Some side effects of Chenodal may not be reported. Always consult your doctor or healthcare specialist for medical advice. You may also report side effects to the FDA.
For the Consumer
Applies to chenodeoxycholic acid: oral tablet
Get emergency medical help if you have any of these signs of an allergic reaction while taking chenodeoxycholic acid (the active ingredient contained in Chenodal) hives; difficult breathing; swelling of your face, lips, tongue, or throat.
Stop using chenodiol and call your doctor at once if you have a serious side effect such as:
worsening or no improvement of your gallstone symptoms;
nausea, upper stomach pain, itching, loss of appetite, dark urine, clay-colored stools, jaundice (yellowing of the skin or eyes).
Less serious side effects of chenodeoxycholic acid may include:
heartburn, upset stomach, gas;
mild stomach cramps; or
vomiting, loss of appetite.
This is not a complete list of side effects and others may occur. Call your doctor for medical advice about side effects.

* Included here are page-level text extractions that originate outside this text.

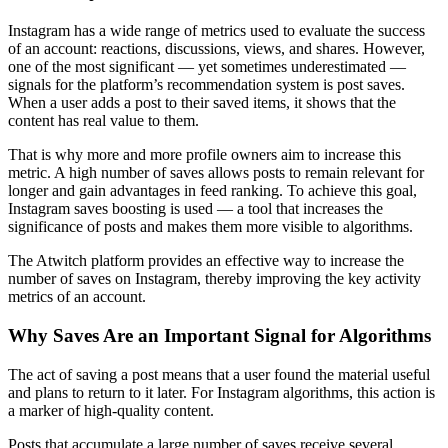
Instagram has a wide range of metrics used to evaluate the success
of an account: reactions, discussions, views, and shares. However,
one of the most significant — yet sometimes underestimated —
signals for the platform’s recommendation system is post saves.
When a user adds a post to their saved items, it shows that the
content has real value to them.
That is why more and more profile owners aim to increase this
metric. A high number of saves allows posts to remain relevant for
longer and gain advantages in feed ranking. To achieve this goal,
Instagram saves boosting is used — a tool that increases the
significance of posts and makes them more visible to algorithms.
The Atwitch platform provides an effective way to increase the
number of saves on Instagram, thereby improving the key activity
metrics of an account.
Why Saves Are an Important Signal for Algorithms
The act of saving a post means that a user found the material useful
and plans to return to it later. For Instagram algorithms, this action is
a marker of high-quality content.
Posts that accumulate a large number of saves receive several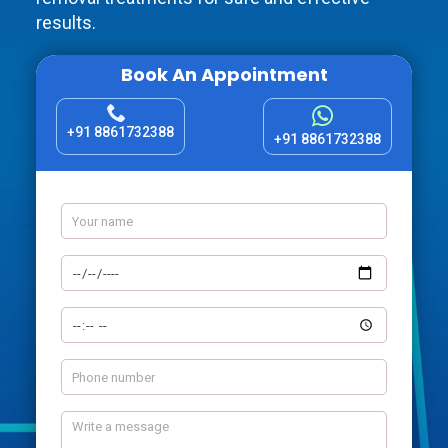
results.
Book An Appointment
+91 8861732388
+91 8861732388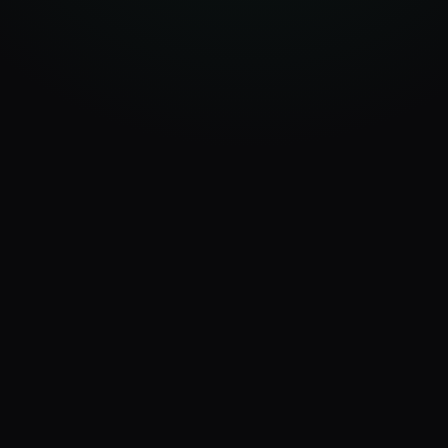
app.ux4ax.com/dashboard
AI Visits
Platforms
AI Score
347
7
87
+24%
active
/100
Discovery Timeline
Last 14 days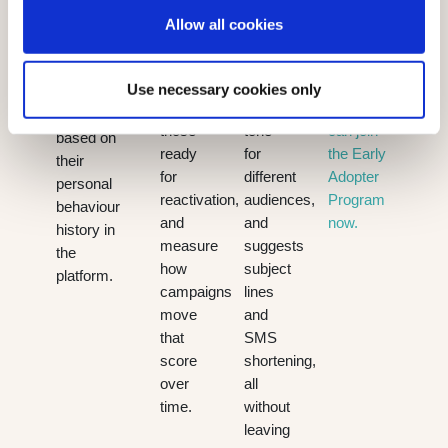
distinguish
grammar,
across
they are
Allow all cookies
highly
translates
every
individually
engaged
content
channel.
most
contacts
instantly,
Existing
Use necessary cookies only
likely to
from
adjusts
customers
open it,
those
tone
can join
based on
ready
for
the Early
their
for
different
Adopter
personal
reactivation,
audiences,
Program
behaviour
and
and
now.
history in
measure
suggests
the
how
subject
platform.
campaigns
lines
move
and
that
SMS
score
shortening,
over
all
time.
without
leaving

For Healthcare Professionals
Applies to chenodeoxycholic acid: oral tablet
Hepatic side effects have included dose-related serum aminotransferase (mainly SGPT) elevations, usually not accompanied by
rises in alkaline phosphatase or bilirubin, occurring in 30% or more of patients treated with the recommended dose of chenodeoxycholic acid (the active ingredient contained in Chenodal) In most cases, these elevations were minor (1½ to 3 times the upper limit of laboratory normal) and
transient, returning to within the normal range within six months despite continued administration of the drug.

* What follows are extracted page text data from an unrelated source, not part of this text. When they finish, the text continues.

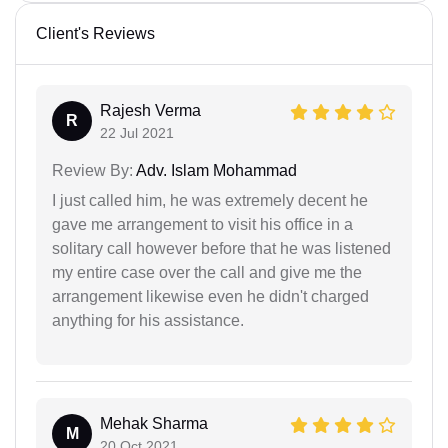
Client's Reviews
Rajesh Verma
R
22 Jul 2021
Review By:
Adv. Islam Mohammad
I just called him, he was extremely decent he
gave me arrangement to visit his office in a
solitary call however before that he was listened
my entire case over the call and give me the
arrangement likewise even he didn't charged
anything for his assistance.
Mehak Sharma
M
20 Oct 2021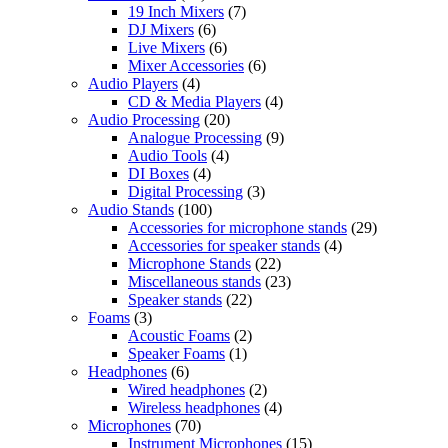
19 Inch Mixers
(7)
DJ Mixers
(6)
Live Mixers
(6)
Mixer Accessories
(6)
Audio Players
(4)
CD & Media Players
(4)
Audio Processing
(20)
Analogue Processing
(9)
Audio Tools
(4)
DI Boxes
(4)
Digital Processing
(3)
Audio Stands
(100)
Accessories for microphone stands
(29)
Accessories for speaker stands
(4)
Microphone Stands
(22)
Miscellaneous stands
(23)
Speaker stands
(22)
Foams
(3)
Acoustic Foams
(2)
Speaker Foams
(1)
Headphones
(6)
Wired headphones
(2)
Wireless headphones
(4)
Microphones
(70)
Instrument Microphones
(15)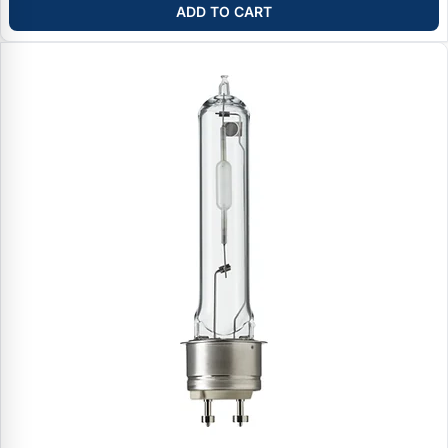
ADD TO CART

Morphologic studies of liver biopsies taken before and after 9 and 24 months of treatment with chenodeoxycholic acid have shown that 63% of the patients prior to chenodiol treatment had evidence of intrahepatic cholestasis. Almost all pretreatment patients had electron microscopic abnormalities. By the ninth month of treatment, reexamination of two-thirds of the patients showed an 89% incidence of the signs of intrahepatic cholestasis. Two of 89 patients at the ninth month had lithocholate-like lesions in the canalicular membrane, although there were not clinical enzyme abnormalities in the face of continued treatment and no change in Type 2 light microscopic parameters.
Gastrointestinal side effects have included diarrhea in 30% to 40% of patients and may occur at any time during treatment, but is most commonly encountered when treatment is initiated. Usually, the diarrhea is mild, translucent, well-tolerated and does not
interfere with therapy. Other less frequent, gastrointestinal side effects reported include urgency, cramps, heartburn, constipation, nausea and vomiting, anorexia, epigastric distress, dyspepsia, flatulence and nonspecific abdominal pain.
Hematologic side effects have included decreases in white cell count but the drug was continued in all patients without incident.
Metabolic side effects have included serum total cholesterol and low-density lipoprotein (LDL) cholesterol increases of 10% or more during drug administration; no change has been seen in the high-density lipoprotein (HDL) fraction; small decreases in serum triglyceride levels for females have been reported.